It would've been interesting if France had built more infrastructure in their colonies, like a rail network from Algiers/Tunis to Agadez/Niamey and then from there branches to Kano and Lagos in British Nigeria (maybe during WWI) and in French territory to Dakar.
Other interesting infrastructure would be dredging the Niger River to Niamey. It would be open for navigation to the sea for at least a few months (year round is unfeasible), and most of it would be done by Nigeria.
Makes me think the proposed Franco-British federation would've had an easier time developing their colonies.
Niger would probably be wealthier if it was part of a larger postcolonial French West African federation. The country was dealt a pretty bad hand at independence, most population centers are confined to a narrow band of arable land in the south of the country, and its main non-agricultural exports are natural resources like gold and uranium, creating a dutch disease effect that harms any emergent industrial sector.
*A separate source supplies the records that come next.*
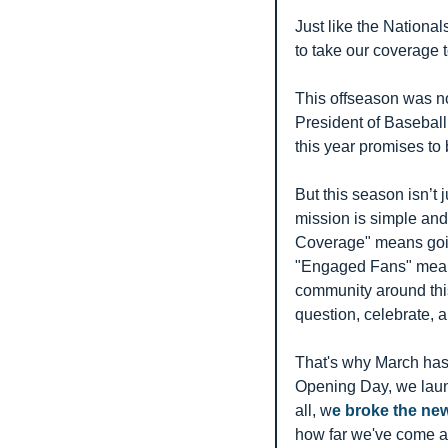
Just like the Nationa
to take our coverage t
This offseason was not
President of Baseball
this year promises to
But this season isn’t j
mission is simple an
Coverage" means going
"Engaged Fans" means t
community around this 
question, celebrate, 
That's why March has 
Opening Day, we launc
all, w
e broke the new
how far we've come as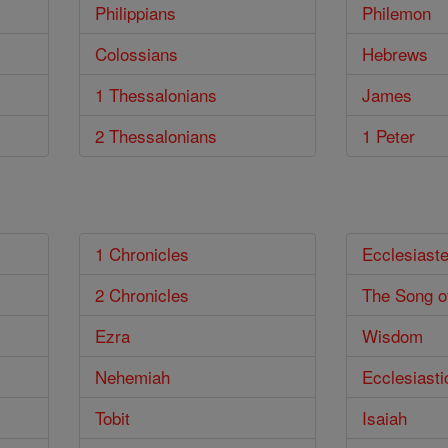
Philippians
Philemon
Colossians
Hebrews
1 Thessalonians
James
2 Thessalonians
1 Peter
1 Chronicles
Ecclesiast
2 Chronicles
The Song o
Ezra
Wisdom
Nehemiah
Ecclesiasti
Tobit
Isaiah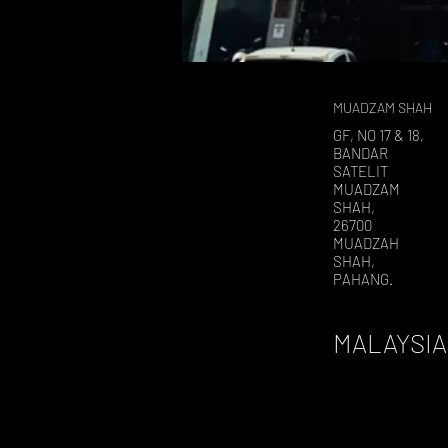
MUADZAM SHAH
GF, NO 17 & 18,
BANDAR
SATELIT
MUADZAM
SHAH,
26700
MUADZAH
SHAH,
PAHANG.
MALAYSIA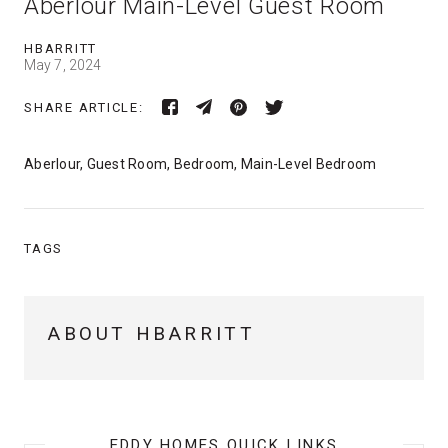
Aberlour Main-Level Guest Room
HBARRITT
May 7, 2024
SHARE ARTICLE:
Aberlour, Guest Room, Bedroom, Main-Level Bedroom
TAGS
ABOUT HBARRITT
EDDY HOMES QUICK LINKS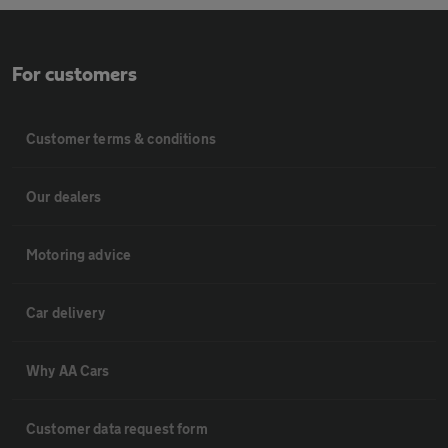
For customers
Customer terms & conditions
Our dealers
Motoring advice
Car delivery
Why AA Cars
Customer data request form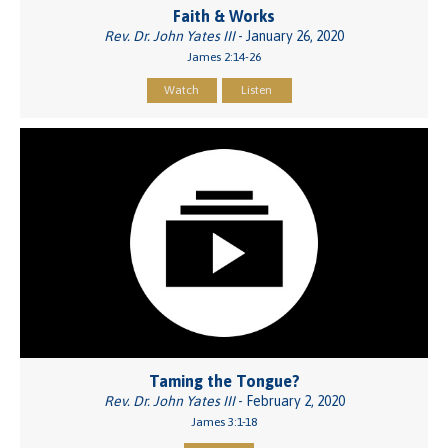
Faith & Works
Rev. Dr. John Yates III
- January 26, 2020
James 2:14-26
Watch
Listen
Taming the Tongue?
Rev. Dr. John Yates III
- February 2, 2020
James 3:1-18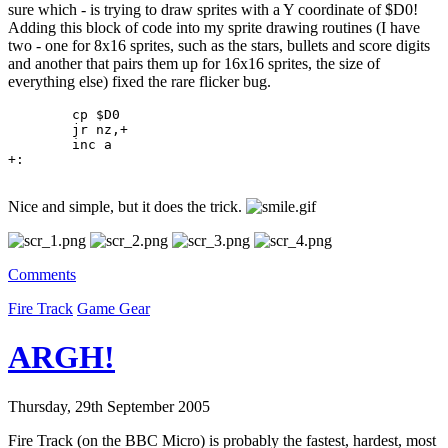
sure which - is trying to draw sprites with a Y coordinate of $D0!
Adding this block of code into my sprite drawing routines (I have
two - one for 8x16 sprites, such as the stars, bullets and score digits
and another that pairs them up for 16x16 sprites, the size of
everything else) fixed the rare flicker bug.
	cp $D0

	jr nz,+

	inc a

+:
Nice and simple, but it does the trick.
Comments
Fire Track
Game Gear
ARGH!
Thursday, 29th September 2005
Fire Track (on the BBC Micro) is probably the fastest, hardest, most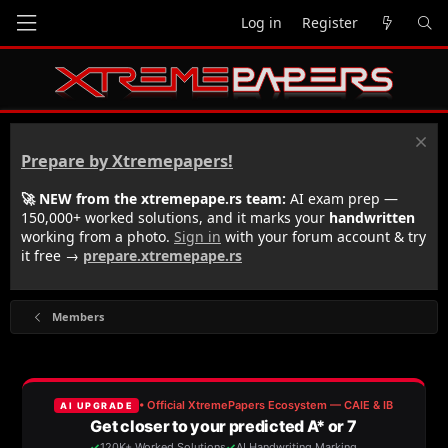
Log in
Register
Prepare by Xtremepapers!
🚀 NEW from the xtremepape.rs team:
AI exam prep —
150,000+ worked solutions, and it marks your
handwritten
working from a photo.
Sign in
with your forum account & try
it free →
prepare.xtremepape.rs
Members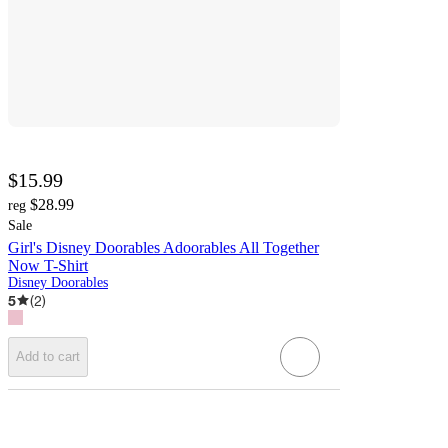
$15.99
$28.99
reg
Sale
Girl's Disney Doorables Adoorables All Together
Now T-Shirt
Disney Doorables
5
(
2
)
Add to cart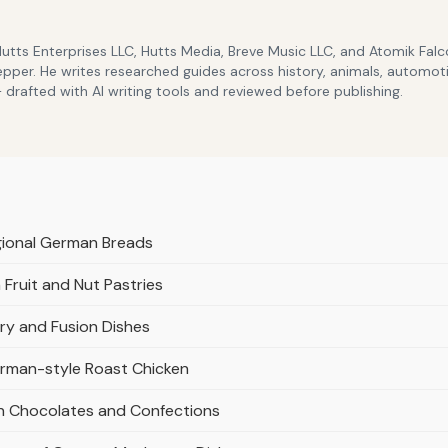
Hutts Enterprises LLC, Hutts Media, Breve Music LLC, and Atomik Fa
epper. He writes researched guides across history, animals, automoti
drafted with AI writing tools and reviewed before publishing.
gional German Breads
Fruit and Nut Pastries
ry and Fusion Dishes
rman-style Roast Chicken
an Chocolates and Confections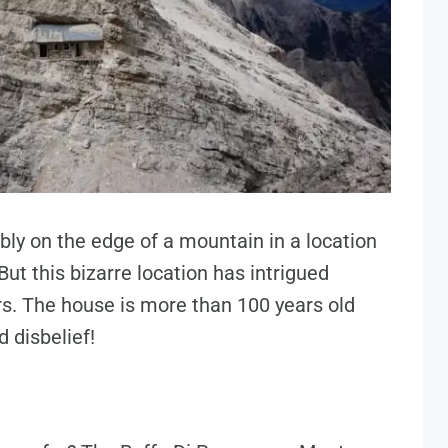
bly on the edge of a mountain in a location
But this bizarre location has intrigued
s. The house is more than 100 years old
 disbelief!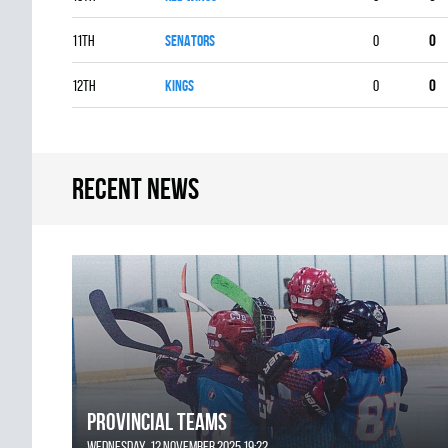
11th
SENATORS
0
0
12th
KINGS
0
0
Recent news
Provincial Teams
Wednesday, 12 November 2025 19:22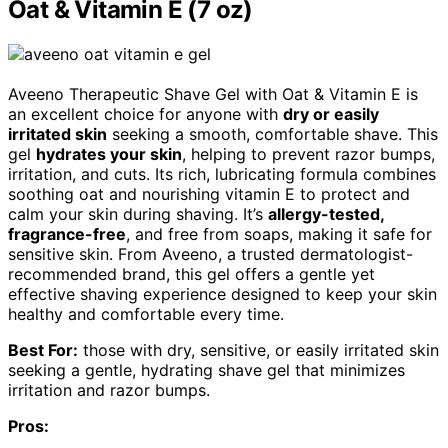
Oat & Vitamin E (7 oz)
Aveeno Therapeutic Shave Gel with Oat & Vitamin E is
an excellent choice for anyone with
dry or easily
irritated skin
seeking a smooth, comfortable shave. This
gel
hydrates your skin
, helping to prevent razor bumps,
irritation, and cuts. Its rich, lubricating formula combines
soothing oat and nourishing vitamin E to protect and
calm your skin during shaving. It’s
allergy-tested,
fragrance-free
, and free from soaps, making it safe for
sensitive skin. From Aveeno, a trusted dermatologist-
recommended brand, this gel offers a gentle yet
effective shaving experience designed to keep your skin
healthy and comfortable every time.
Best For:
those with dry, sensitive, or easily irritated skin
seeking a gentle, hydrating shave gel that minimizes
irritation and razor bumps.
Pros: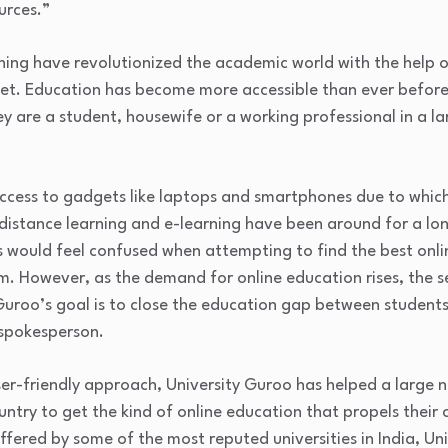
urces.”
ning have revolutionized the academic world with the help o
et. Education has become more accessible than ever befor
y are a student, housewife or a working professional in a 
cess to gadgets like laptops and smartphones due to which 
 distance learning and e-learning have been around for a lo
would feel confused when attempting to find the best onlin
. However, as the demand for online education rises, the 
uroo’s goal is to close the education gap between students
 spokesperson.
ser-friendly approach, University Guroo has helped a large 
ountry to get the kind of online education that propels thei
ffered by some of the most reputed universities in India, Un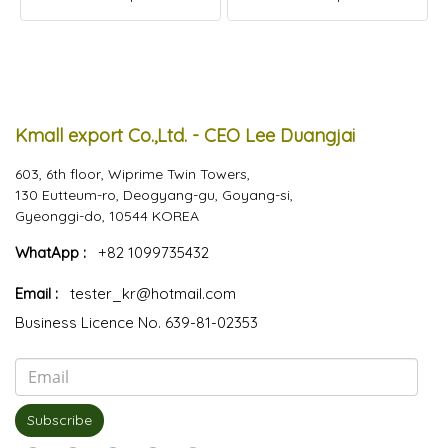
Kmall export Co.,Ltd. - CEO Lee Duangjai
603, 6th floor, Wiprime Twin Towers,
130 Eutteum-ro, Deogyang-gu, Goyang-si,
Gyeonggi-do, 10544 KOREA
WhatApp :
+82 1099735432
Email :
tester_kr@hotmail.com
Business Licence No. 639-81-02353
Subscribe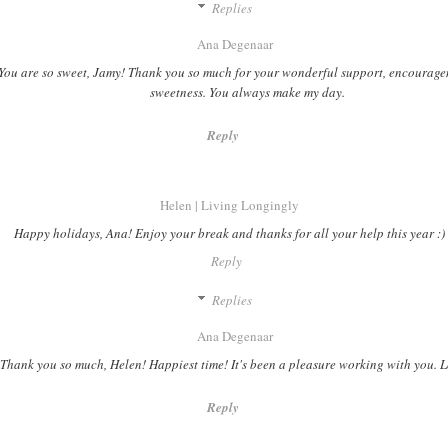
Replies
Ana Degenaar
You are so sweet, Jamy! Thank you so much for your wonderful support, encourag
sweetness. You always make my day.
Reply
Helen | Living Longingly
Happy holidays, Ana! Enjoy your break and thanks for all your help this year :)
Reply
Replies
Ana Degenaar
Thank you so much, Helen! Happiest time! It's been a pleasure working with you. 
Reply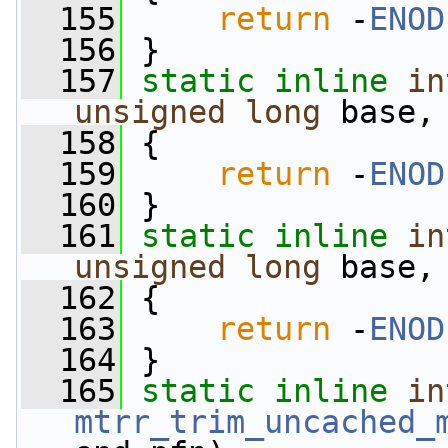
  155
return
 -
ENOD
  156
 }
  157
static
inline
in
unsigned
long
 base,
  158
 {
  159
return
 -
ENOD
  160
 }
  161
static
inline
in
unsigned
long
 base,
  162
 {
  163
return
 -
ENOD
  164
 }
  165
static
inline
in
mtrr_trim_uncached_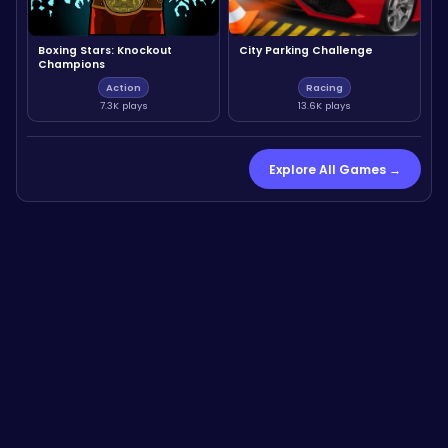
Boxing Stars: Knockout
City Parking Challenge
Champions
Action
Racing
7.3K plays
13.6K plays
Explore All Games →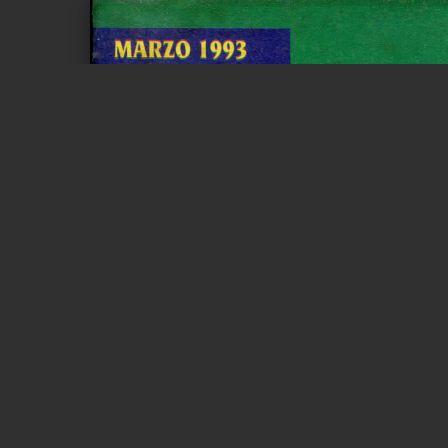
Page 1 of 3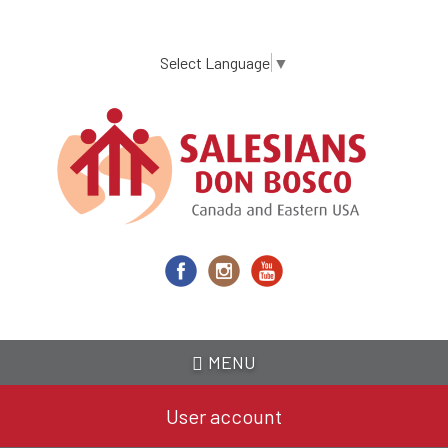
Skip
to
main
Select Language
▼
content
MENU
User account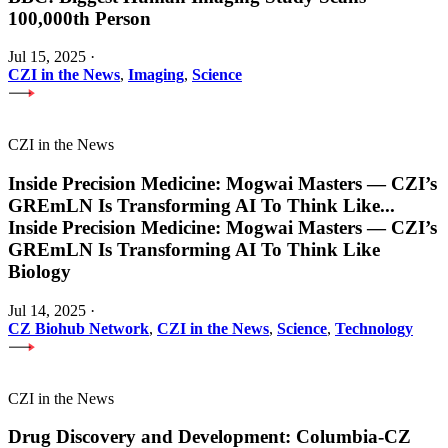
100,000th Person
Jul 15, 2025
·
CZI in the News
,
Imaging
,
Science
CZI in the News
Inside Precision Medicine: Mogwai Masters — CZI’s
GREmLN Is Transforming AI To Think Like
...
Inside Precision Medicine: Mogwai Masters — CZI’s
GREmLN Is Transforming AI To Think Like
Biology
Jul 14, 2025
·
CZ Biohub Network
,
CZI in the News
,
Science
,
Technology
CZI in the News
Drug Discovery and Development: Columbia-CZ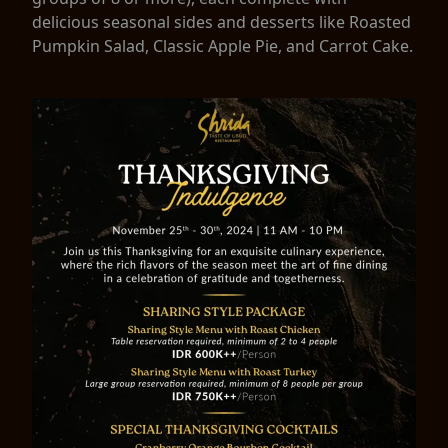
delicious seasonal sides and desserts like Roasted
Pumpkin Salad, Classic Apple Pie, and Carrot Cake.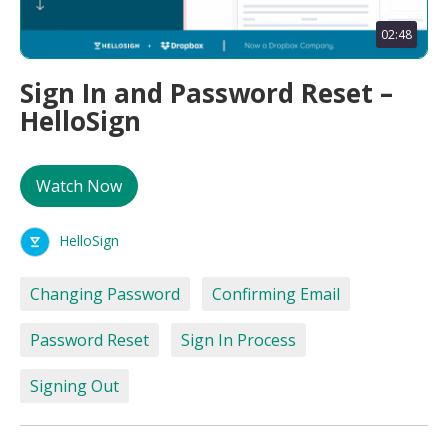
02:48
Sign In and Password Reset –
HelloSign
Watch Now
HelloSign
Changing Password
Confirming Email
Password Reset
Sign In Process
Signing Out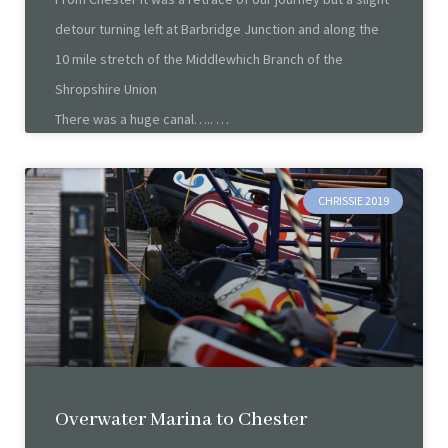
detour turning left at Barbridge Junction and along the
10 mile stretch of the Middlewhich Branch of the
Shropshire Union
There was a huge canal…..
CHRISSIE 2019
Overwater Marina to Chester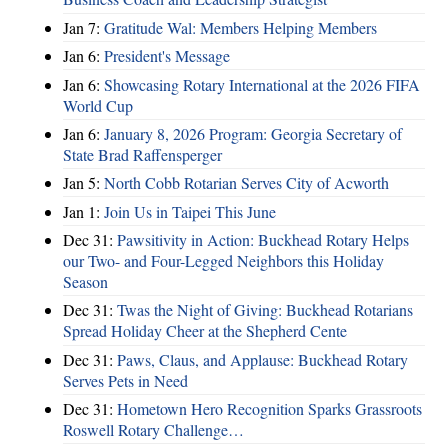
Jan 7:
Gratitude Wal: Members Helping Members
Jan 6:
President's Message
Jan 6:
Showcasing Rotary International at the 2026 FIFA
World Cup
Jan 6:
January 8, 2026 Program: Georgia Secretary of
State Brad Raffensperger
Jan 5:
North Cobb Rotarian Serves City of Acworth
Jan 1:
Join Us in Taipei This June
Dec 31:
Pawsitivity in Action: Buckhead Rotary Helps
our Two- and Four-Legged Neighbors this Holiday
Season
Dec 31:
Twas the Night of Giving: Buckhead Rotarians
Spread Holiday Cheer at the Shepherd Cente
Dec 31:
Paws, Claus, and Applause: Buckhead Rotary
Serves Pets in Need
Dec 31:
Hometown Hero Recognition Sparks Grassroots
Roswell Rotary Challenge…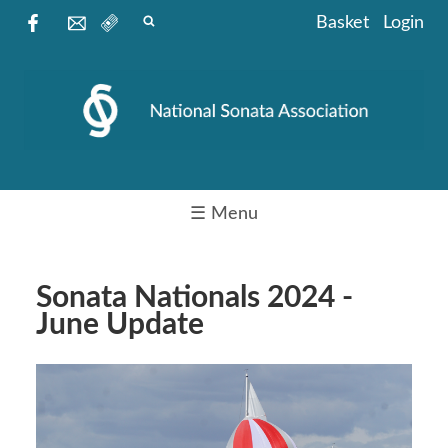
Basket
Login
☰ Menu
Sonata Nationals 2024 -
June Update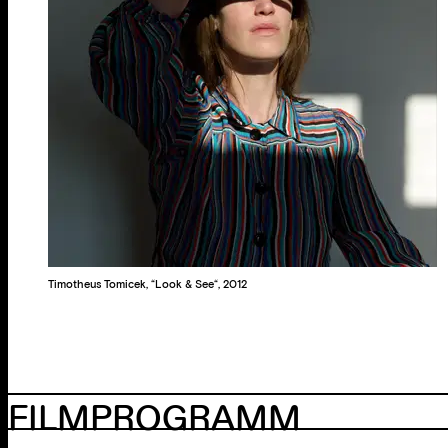
Timotheus Tomicek, “Look & See“, 2012
FILMPROGRAMM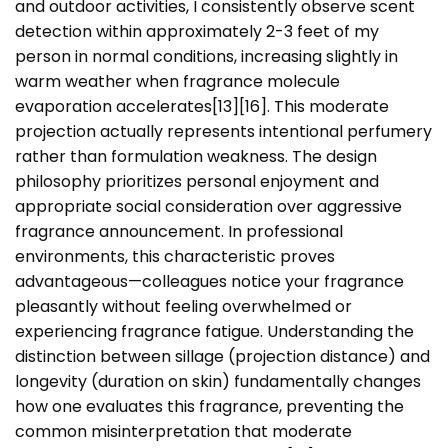
and outdoor activities, I consistently observe scent
detection within approximately 2-3 feet of my
person in normal conditions, increasing slightly in
warm weather when fragrance molecule
evaporation accelerates[13][16]. This moderate
projection actually represents intentional perfumery
rather than formulation weakness. The design
philosophy prioritizes personal enjoyment and
appropriate social consideration over aggressive
fragrance announcement. In professional
environments, this characteristic proves
advantageous—colleagues notice your fragrance
pleasantly without feeling overwhelmed or
experiencing fragrance fatigue. Understanding the
distinction between sillage (projection distance) and
longevity (duration on skin) fundamentally changes
how one evaluates this fragrance, preventing the
common misinterpretation that moderate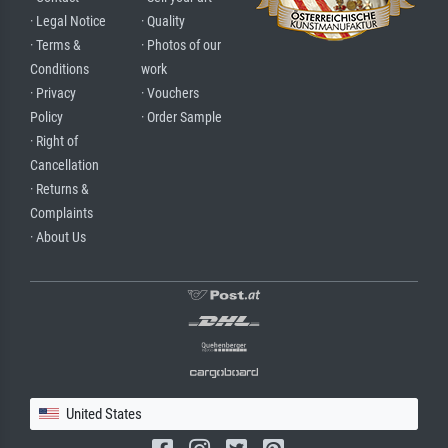
· Legal Notice
· Quality
· Terms &
· Photos of our
Conditions
work
· Privacy
· Vouchers
Policy
· Order Sample
· Right of
Cancellation
· Returns &
Complaints
· About Us
United States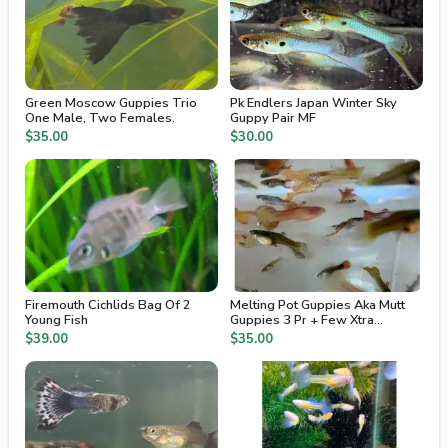
Green Moscow Guppies Trio
Pk Endlers Japan Winter Sky
One Male, Two Females.
Guppy Pair MF
$35.00
$30.00
Firemouth Cichlids Bag Of 2
Melting Pot Guppies Aka Mutt
Young Fish
Guppies 3 Pr + Few Xtra
Juvenile / Fry
$39.00
$35.00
Agreed, those larger federations would've been best for post-colonial Africa. It would also help Niger in particular if nuclear energy had been more heavily subsidized by governments since uranium has been an important export.
It should be part of a larger federation with Mali, Burkina Faso, and at least one coastal country like Benin, Togo, Guinea, or Ivory Coast for sea access. Severe climate change could make most of Niger uninhabitable as the Sahara creeps farther south every year, and Nigeriens become climate refugees in northern Nigeria.
Oddly, some models show slightly more rain in the Sahara. Not enough to green it, but it will slow desertification. That said, the solution is a well managed greenbelt which could provide food for livestock (and humans) as well as charcoal. This would take a bit of education on how to manage this since Ethiopia once imported mesquites for a similar purpose and they never really worked out but caused a lot of tension (although some herders got very rich off of the charcoal from them).
The entire Sahel region will face a conflict between herders moving south ahead of the desert that clash with farmers who already live there. The clash between farmers and pastoralists is a story that goes back to Cain and Abel.
This is ongoing, in Nigeria there's a lot of tension between the Fulani (mostly herdsmen) and other ethnic groups (mostly farmers) with violence on both sides. It doesn't help the Fulani have gained an association with Islamist terrorism amongst some Nigerians.